Mª Ángeles García Ferrero, one of the most outstanding young researchers in the field of mathematics and a tenured scientist of the Spanish National Research Council at the ICMAT, is one of the nine plenary lecturers at the 6th Joint Meeting between the Spanish Royal Mathematical Society (RSME) and the Mexican Mathematical Society (SMM). The event, which began last Monday and will last until Friday, brings together hundreds of mathematicians from these two countries in Valencia.
On Wednesday, July 3 at 9:00, García Ferrero will talk about exceptional orthogonal polynomials, which arise as eigenfunctions of Sturm-Liouville problems and form complete bases of quadratically integrable functions with weights. “However, unlike the classical Hermite, Laguerre and Jacobi polynomials, their degree sets omit a finite number of natural numbers,” says the mathematician. Since 2009, much progress has been made in research on their construction and properties, but it is a field in which there are many open questions.
Multi-award-winning mathematician
Mª Ángeles García Ferrero has recently joined the ICMAT faculty, following her obtaining a permanent position as a tenured scientist at the CSIC. In 2019 she won the José Luis Rubio de Francia prize, awarded by the Spanish Royal Mathematical Society (RSME) to the best young Spanish mathematician under the age of 32, and one of the 2019 Vicent Caselles prizes, awarded by the RSME and the BBVA Foundation to six promising young Spanish mathematicians (under the age of 30). In 2023 she was elected member of the Young Academy of the European Mathematical Society.
Her research is in the area of partial differential equations (PDEs) and their applications. The main focus of her current work is the study of inverse problems in PDEs, on which image reconstruction and medical diagnostic techniques are based.

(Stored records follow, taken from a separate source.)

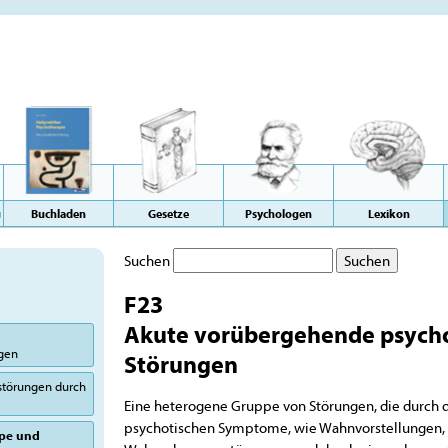
g
Buchladen
Gesetze
Psychologen
Lexikon
Suchen
F23
Akute vorübergehende psycho
ngen
Störungen
sstörungen durch
Eine heterogene Gruppe von Störungen, die durch 
psychotischen Symptome, wie Wahnvorstellungen, 
ype und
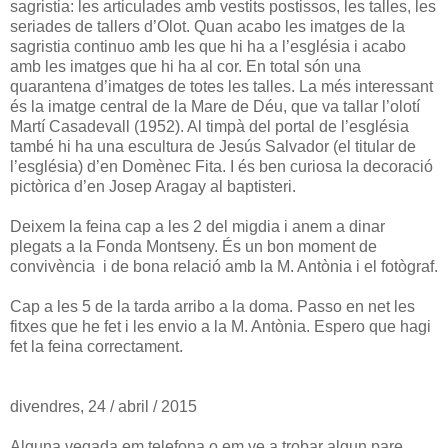
sagristia: les articulades amb vestits postissos, les talles, les
seriades de tallers d’Olot. Quan acabo les imatges de la
sagristia continuo amb les que hi ha a l’església i acabo
amb les imatges que hi ha al cor. En total són una
quarantena d’imatges de totes les talles. La més interessant
és la imatge central de la Mare de Déu, que va tallar l’olotí
Martí Casadevall (1952). Al timpà del portal de l’església
també hi ha una escultura de Jesús Salvador (el titular de
l’església) d’en Domènec Fita. I és ben curiosa la decoració
pictòrica d’en Josep Aragay al baptisteri.
Deixem la feina cap a les 2 del migdia i anem a dinar
plegats a la Fonda Montseny. És un bon moment de
convivència i de bona relació amb la M. Antònia i el fotògraf.
Cap a les 5 de la tarda arribo a la doma. Passo en net les
fitxes que he fet i les envio a la M. Antònia. Espero que hagi
fet la feina correctament.
divendres, 24 / abril / 2015
Alguna vegada em telefona o em ve a trobar algun pare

He has also contributed significantly to the area of orthogonal polynomials, also relevant in quantum mechanics, about which he will speak at the Valencia meeting.
Her scientific results are published in journals such as Duke Mathematical Journal or Journal de Mathématiques Pures et Appliquées and she has been invited to present them in more than fifty seminars and congresses. In addition, she actively collaborates in various outreach initiatives, especially preparing lectures and workshops for secondary and high school students.

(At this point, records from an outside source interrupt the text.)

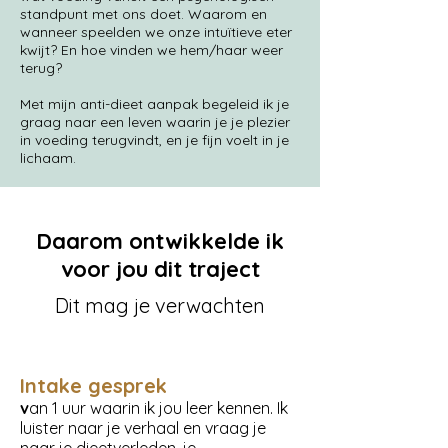
standpunt met ons doet. Waarom en
wanneer speelden we onze intuïtieve eter
kwijt? En hoe vinden we hem/haar weer
terug?
Met mijn anti-dieet aanpak begeleid ik je
graag naar een leven waarin je je plezier
in voeding terugvindt, en je fijn voelt in je
lichaam.
Daarom ontwikkelde ik
voor jou dit traject
Dit mag je verwachten
Intake gesprek
v
an 1 uur waarin ik jou leer kennen. Ik
luister naar je verhaal en vraag je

With a degree in Physics from the University of Valladolid (2014), she completed her PhD at the ICMAT, under the direction of Alberto Enciso, which she defended in2018. Previously, she was a student at the JAE School of the ICMAT -of which, years later, she has also been a professor-. She has also been a postdoctoral researcher at the Max-Planck Institute for Mathematics in Leipzig (Germany), at the University of Heidelberg (Germany) and at the Basque Center for Applied Mathematics (BCAM) in Bilbao, as well as a lecturer at the University of Barcelona, before joining the ICMAT.

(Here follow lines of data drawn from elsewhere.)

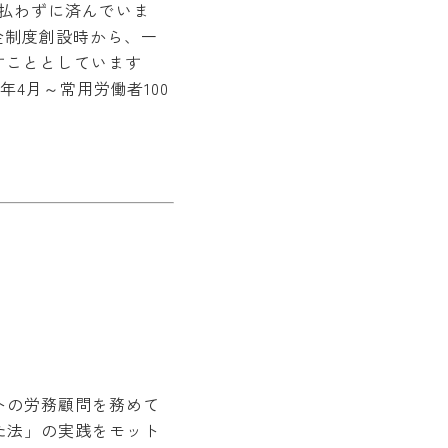
支払わずに済んでいま
金制度創設時から、一
すこととしています
年4月～常用労働者100
トの労務顧問を務めて
た法」の実践をモット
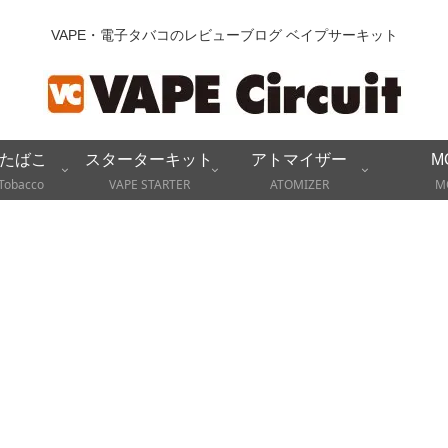
VAPE・電子タバコのレビューブログ ベイプサーキット
たばこ
スターターキット
アトマイザー
M
Tobacco
VAPE STARTER
ATOMIZER
M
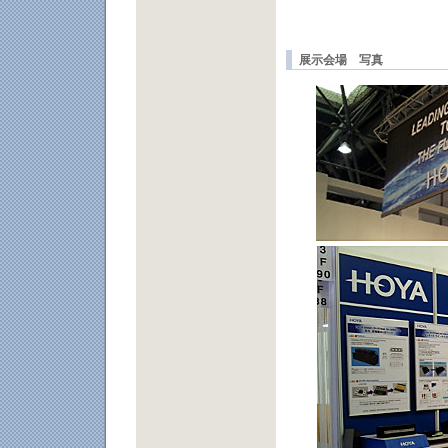
展示会場 写真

“Exceptional polynomials and how to find them”, by Mª Ángeles García Ferrero
Abstract
Exceptional orthogonal polynomials arise as eigenfunctions of Sturm-Liouville problems and form complete bases in of square integrable functions with weights. Nevertheless, contrary to the classical polynomials of Hermite, Laguerre and Jacobi, their sets of degrees miss finitely many natural numbers. Since 2009, many pages have been written about their constriction and their properties, but the book is still unfinished. In this talk, we will summarize the introductory chapters on exceptional orthogonal polynomials, focusing on their construction via Darboux transformations. We will also review some of the last lines added to the narrative in the direction of achieving their full classification. This is based on joint works with D. Gómez-Ullate and R. Milson.